Work to be completed: Each line below must be set down exactly as it stands.

Dataset entries:
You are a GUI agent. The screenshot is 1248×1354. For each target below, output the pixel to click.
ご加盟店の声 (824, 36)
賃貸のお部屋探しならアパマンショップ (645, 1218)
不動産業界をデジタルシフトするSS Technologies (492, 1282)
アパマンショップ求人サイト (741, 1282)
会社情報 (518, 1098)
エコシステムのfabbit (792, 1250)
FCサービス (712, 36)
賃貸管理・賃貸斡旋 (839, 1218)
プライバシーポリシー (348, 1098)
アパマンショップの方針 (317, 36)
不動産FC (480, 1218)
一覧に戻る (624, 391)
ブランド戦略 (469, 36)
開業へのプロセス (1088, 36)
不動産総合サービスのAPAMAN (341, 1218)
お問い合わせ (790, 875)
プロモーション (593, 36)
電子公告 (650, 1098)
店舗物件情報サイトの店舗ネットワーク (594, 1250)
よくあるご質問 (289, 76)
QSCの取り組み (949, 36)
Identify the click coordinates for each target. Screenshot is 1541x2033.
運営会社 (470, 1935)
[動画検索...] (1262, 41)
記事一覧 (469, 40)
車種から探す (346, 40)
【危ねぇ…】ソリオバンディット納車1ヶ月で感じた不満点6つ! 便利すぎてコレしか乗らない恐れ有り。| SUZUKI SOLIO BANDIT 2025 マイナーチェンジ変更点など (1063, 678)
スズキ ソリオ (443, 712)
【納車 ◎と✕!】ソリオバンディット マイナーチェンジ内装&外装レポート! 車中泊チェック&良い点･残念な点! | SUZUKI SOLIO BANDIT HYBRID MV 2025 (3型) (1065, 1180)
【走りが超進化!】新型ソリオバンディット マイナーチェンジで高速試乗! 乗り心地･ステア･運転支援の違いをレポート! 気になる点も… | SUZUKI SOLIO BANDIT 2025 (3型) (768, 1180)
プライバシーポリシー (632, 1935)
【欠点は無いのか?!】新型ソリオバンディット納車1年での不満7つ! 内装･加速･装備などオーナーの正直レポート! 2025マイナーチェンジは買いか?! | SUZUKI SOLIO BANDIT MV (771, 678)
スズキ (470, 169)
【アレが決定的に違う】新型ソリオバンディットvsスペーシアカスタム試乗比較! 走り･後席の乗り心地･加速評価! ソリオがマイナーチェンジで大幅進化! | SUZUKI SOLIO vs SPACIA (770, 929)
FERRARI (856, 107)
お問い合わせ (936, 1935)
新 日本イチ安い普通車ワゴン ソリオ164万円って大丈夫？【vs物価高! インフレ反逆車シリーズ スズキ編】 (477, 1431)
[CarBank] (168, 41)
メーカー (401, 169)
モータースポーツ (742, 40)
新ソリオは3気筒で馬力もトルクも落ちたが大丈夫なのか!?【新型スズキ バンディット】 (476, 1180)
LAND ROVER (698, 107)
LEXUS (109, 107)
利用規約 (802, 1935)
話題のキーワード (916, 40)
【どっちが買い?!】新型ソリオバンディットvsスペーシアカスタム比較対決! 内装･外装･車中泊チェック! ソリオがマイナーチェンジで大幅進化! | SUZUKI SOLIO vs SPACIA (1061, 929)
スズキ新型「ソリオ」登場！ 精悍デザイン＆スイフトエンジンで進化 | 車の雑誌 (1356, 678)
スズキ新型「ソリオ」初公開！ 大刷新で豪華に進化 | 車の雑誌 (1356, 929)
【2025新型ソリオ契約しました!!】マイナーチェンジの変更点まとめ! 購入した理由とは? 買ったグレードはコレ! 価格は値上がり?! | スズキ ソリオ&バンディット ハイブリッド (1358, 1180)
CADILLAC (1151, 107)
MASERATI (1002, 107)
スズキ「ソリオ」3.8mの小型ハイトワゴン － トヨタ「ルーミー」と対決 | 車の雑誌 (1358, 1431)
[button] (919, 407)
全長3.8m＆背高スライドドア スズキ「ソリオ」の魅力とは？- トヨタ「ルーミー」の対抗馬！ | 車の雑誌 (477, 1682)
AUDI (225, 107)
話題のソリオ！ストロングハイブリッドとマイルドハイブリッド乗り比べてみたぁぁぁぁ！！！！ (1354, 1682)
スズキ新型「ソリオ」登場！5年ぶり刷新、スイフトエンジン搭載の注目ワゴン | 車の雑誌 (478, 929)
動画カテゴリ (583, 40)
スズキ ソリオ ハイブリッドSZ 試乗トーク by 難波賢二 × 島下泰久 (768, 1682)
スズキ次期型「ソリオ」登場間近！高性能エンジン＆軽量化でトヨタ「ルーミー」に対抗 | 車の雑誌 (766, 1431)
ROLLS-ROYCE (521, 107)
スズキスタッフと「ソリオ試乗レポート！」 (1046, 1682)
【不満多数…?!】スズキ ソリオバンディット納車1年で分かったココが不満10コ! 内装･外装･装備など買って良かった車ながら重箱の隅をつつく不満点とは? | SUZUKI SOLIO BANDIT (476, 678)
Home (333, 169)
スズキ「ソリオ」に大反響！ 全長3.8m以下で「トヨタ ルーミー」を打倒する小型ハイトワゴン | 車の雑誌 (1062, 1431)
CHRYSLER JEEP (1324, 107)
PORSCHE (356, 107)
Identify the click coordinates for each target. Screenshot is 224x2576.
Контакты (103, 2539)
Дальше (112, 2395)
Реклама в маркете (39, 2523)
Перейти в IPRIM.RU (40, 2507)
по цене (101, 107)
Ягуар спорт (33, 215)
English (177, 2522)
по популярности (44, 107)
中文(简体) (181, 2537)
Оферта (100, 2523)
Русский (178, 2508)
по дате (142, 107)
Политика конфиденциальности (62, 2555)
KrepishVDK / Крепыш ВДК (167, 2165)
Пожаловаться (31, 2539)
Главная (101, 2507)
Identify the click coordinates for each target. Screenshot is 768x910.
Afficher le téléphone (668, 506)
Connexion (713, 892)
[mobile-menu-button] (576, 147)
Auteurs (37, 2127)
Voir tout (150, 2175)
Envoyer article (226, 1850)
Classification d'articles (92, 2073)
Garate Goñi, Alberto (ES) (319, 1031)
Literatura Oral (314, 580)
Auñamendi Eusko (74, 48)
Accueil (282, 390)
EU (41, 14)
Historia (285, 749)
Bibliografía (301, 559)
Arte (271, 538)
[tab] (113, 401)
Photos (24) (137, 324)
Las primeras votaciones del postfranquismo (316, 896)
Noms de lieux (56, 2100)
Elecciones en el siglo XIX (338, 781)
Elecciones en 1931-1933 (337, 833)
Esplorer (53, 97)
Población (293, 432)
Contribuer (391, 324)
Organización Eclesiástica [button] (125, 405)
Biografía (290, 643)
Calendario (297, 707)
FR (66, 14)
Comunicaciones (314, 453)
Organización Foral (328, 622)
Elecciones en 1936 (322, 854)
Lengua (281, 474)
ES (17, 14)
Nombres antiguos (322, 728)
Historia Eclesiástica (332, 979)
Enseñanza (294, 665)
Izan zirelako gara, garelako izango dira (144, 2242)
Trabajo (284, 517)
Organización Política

Answer to the exercise:
You are a GUI agent. The screenshot is 1248×1354. For each target below, output the pixel to click.
ご加盟店の声 (824, 36)
賃貸のお部屋探しならアパマンショップ (645, 1218)
不動産業界をデジタルシフトするSS Technologies (492, 1282)
アパマンショップ求人サイト (741, 1282)
会社情報 (518, 1098)
エコシステムのfabbit (792, 1250)
FCサービス (712, 36)
賃貸管理・賃貸斡旋 (839, 1218)
プライバシーポリシー (348, 1098)
アパマンショップの方針 (317, 36)
不動産FC (480, 1218)
一覧に戻る (624, 391)
ブランド戦略 (469, 36)
開業へのプロセス (1088, 36)
不動産総合サービスのAPAMAN (341, 1218)
お問い合わせ (790, 875)
プロモーション (593, 36)
電子公告 (650, 1098)
店舗物件情報サイトの店舗ネットワーク (594, 1250)
よくあるご質問 (289, 76)
QSCの取り組み (949, 36)
Identify the click coordinates for each target. Screenshot is 1541x2033.
運営会社 (470, 1935)
[動画検索...] (1262, 41)
記事一覧 (469, 40)
車種から探す (346, 40)
【危ねぇ…】ソリオバンディット納車1ヶ月で感じた不満点6つ! 便利すぎてコレしか乗らない恐れ有り。| SUZUKI SOLIO BANDIT 2025 マイナーチェンジ変更点など (1063, 678)
スズキ ソリオ (443, 712)
【納車 ◎と✕!】ソリオバンディット マイナーチェンジ内装&外装レポート! 車中泊チェック&良い点･残念な点! | SUZUKI SOLIO BANDIT HYBRID MV 2025 (3型) (1065, 1180)
【走りが超進化!】新型ソリオバンディット マイナーチェンジで高速試乗! 乗り心地･ステア･運転支援の違いをレポート! 気になる点も… | SUZUKI SOLIO BANDIT 2025 (3型) (768, 1180)
プライバシーポリシー (632, 1935)
【欠点は無いのか?!】新型ソリオバンディット納車1年での不満7つ! 内装･加速･装備などオーナーの正直レポート! 2025マイナーチェンジは買いか?! | SUZUKI SOLIO BANDIT MV (771, 678)
スズキ (470, 169)
【アレが決定的に違う】新型ソリオバンディットvsスペーシアカスタム試乗比較! 走り･後席の乗り心地･加速評価! ソリオがマイナーチェンジで大幅進化! | SUZUKI SOLIO vs SPACIA (770, 929)
FERRARI (856, 107)
お問い合わせ (936, 1935)
新 日本イチ安い普通車ワゴン ソリオ164万円って大丈夫？【vs物価高! インフレ反逆車シリーズ スズキ編】 (477, 1431)
[CarBank] (168, 41)
メーカー (401, 169)
モータースポーツ (742, 40)
新ソリオは3気筒で馬力もトルクも落ちたが大丈夫なのか!?【新型スズキ バンディット】 (476, 1180)
LAND ROVER (698, 107)
LEXUS (109, 107)
利用規約 (802, 1935)
話題のキーワード (916, 40)
【どっちが買い?!】新型ソリオバンディットvsスペーシアカスタム比較対決! 内装･外装･車中泊チェック! ソリオがマイナーチェンジで大幅進化! | SUZUKI SOLIO vs SPACIA (1061, 929)
スズキ新型「ソリオ」登場！ 精悍デザイン＆スイフトエンジンで進化 | 車の雑誌 (1356, 678)
スズキ新型「ソリオ」初公開！ 大刷新で豪華に進化 | 車の雑誌 (1356, 929)
【2025新型ソリオ契約しました!!】マイナーチェンジの変更点まとめ! 購入した理由とは? 買ったグレードはコレ! 価格は値上がり?! | スズキ ソリオ&バンディット ハイブリッド (1358, 1180)
CADILLAC (1151, 107)
MASERATI (1002, 107)
スズキ「ソリオ」3.8mの小型ハイトワゴン － トヨタ「ルーミー」と対決 | 車の雑誌 (1358, 1431)
[button] (919, 407)
全長3.8m＆背高スライドドア スズキ「ソリオ」の魅力とは？- トヨタ「ルーミー」の対抗馬！ | 車の雑誌 (477, 1682)
AUDI (225, 107)
話題のソリオ！ストロングハイブリッドとマイルドハイブリッド乗り比べてみたぁぁぁぁ！！！！ (1354, 1682)
スズキ新型「ソリオ」登場！5年ぶり刷新、スイフトエンジン搭載の注目ワゴン | 車の雑誌 (478, 929)
動画カテゴリ (583, 40)
スズキ ソリオ ハイブリッドSZ 試乗トーク by 難波賢二 × 島下泰久 (768, 1682)
スズキ次期型「ソリオ」登場間近！高性能エンジン＆軽量化でトヨタ「ルーミー」に対抗 | 車の雑誌 (766, 1431)
ROLLS-ROYCE (521, 107)
スズキスタッフと「ソリオ試乗レポート！」 (1046, 1682)
【不満多数…?!】スズキ ソリオバンディット納車1年で分かったココが不満10コ! 内装･外装･装備など買って良かった車ながら重箱の隅をつつく不満点とは? | SUZUKI SOLIO BANDIT (476, 678)
Home (333, 169)
スズキ「ソリオ」に大反響！ 全長3.8m以下で「トヨタ ルーミー」を打倒する小型ハイトワゴン | 車の雑誌 (1062, 1431)
CHRYSLER JEEP (1324, 107)
PORSCHE (356, 107)
Identify the click coordinates for each target. Screenshot is 224x2576.
Контакты (103, 2539)
Дальше (112, 2395)
Реклама в маркете (39, 2523)
Перейти в IPRIM.RU (40, 2507)
по цене (101, 107)
Ягуар спорт (33, 215)
English (177, 2522)
по популярности (44, 107)
中文(简体) (181, 2537)
Оферта (100, 2523)
Русский (178, 2508)
по дате (142, 107)
Политика конфиденциальности (62, 2555)
KrepishVDK / Крепыш ВДК (167, 2165)
Пожаловаться (31, 2539)
Главная (101, 2507)
Identify the click coordinates for each target. Screenshot is 768x910.
Afficher le téléphone (668, 506)
Connexion (713, 892)
[mobile-menu-button] (576, 147)
Auteurs (37, 2127)
Voir tout (150, 2175)
Envoyer article (226, 1850)
Classification d'articles (92, 2073)
Garate Goñi, Alberto (ES) (319, 1031)
Literatura Oral (314, 580)
Auñamendi Eusko (74, 48)
Accueil (282, 390)
EU (41, 14)
Historia (285, 749)
Bibliografía (301, 559)
Arte (271, 538)
[tab] (113, 401)
Photos (24) (137, 324)
Las primeras votaciones del postfranquismo (316, 896)
Noms de lieux (56, 2100)
Elecciones en el siglo XIX (338, 781)
Elecciones en 1931-1933 (337, 833)
Esplorer (53, 97)
Población (293, 432)
Contribuer (391, 324)
Organización Eclesiástica [button] (125, 405)
Biografía (290, 643)
Calendario (297, 707)
FR (66, 14)
Comunicaciones (314, 453)
Organización Foral (328, 622)
Elecciones en 1936 (322, 854)
Lengua (281, 474)
ES (17, 14)
Nombres antiguos (322, 728)
Historia Eclesiástica (332, 979)
Enseñanza (294, 665)
Izan zirelako gara, garelako izango dira (144, 2242)
Trabajo (284, 517)
Organización Política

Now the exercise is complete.